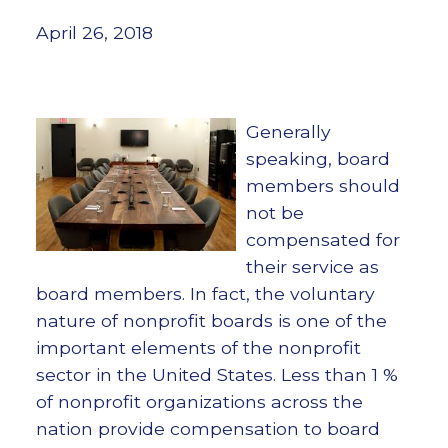
April 26, 2018
Generally
speaking, board
members should
not be
compensated for
their service as
board members. In fact, the voluntary
nature of nonprofit boards is one of the
important elements of the nonprofit
sector in the United States. Less than 1 %
of nonprofit organizations across the
nation provide compensation to board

**Exercise goal**
Set down every record above exactly as it stands, but skip the pictures.

**Task solution**
April 26, 2018
Generally
speaking, board
members should
not be
compensated for
their service as
board members. In fact, the voluntary
nature of nonprofit boards is one of the
important elements of the nonprofit
sector in the United States. Less than 1 %
of nonprofit organizations across the
nation provide compensation to board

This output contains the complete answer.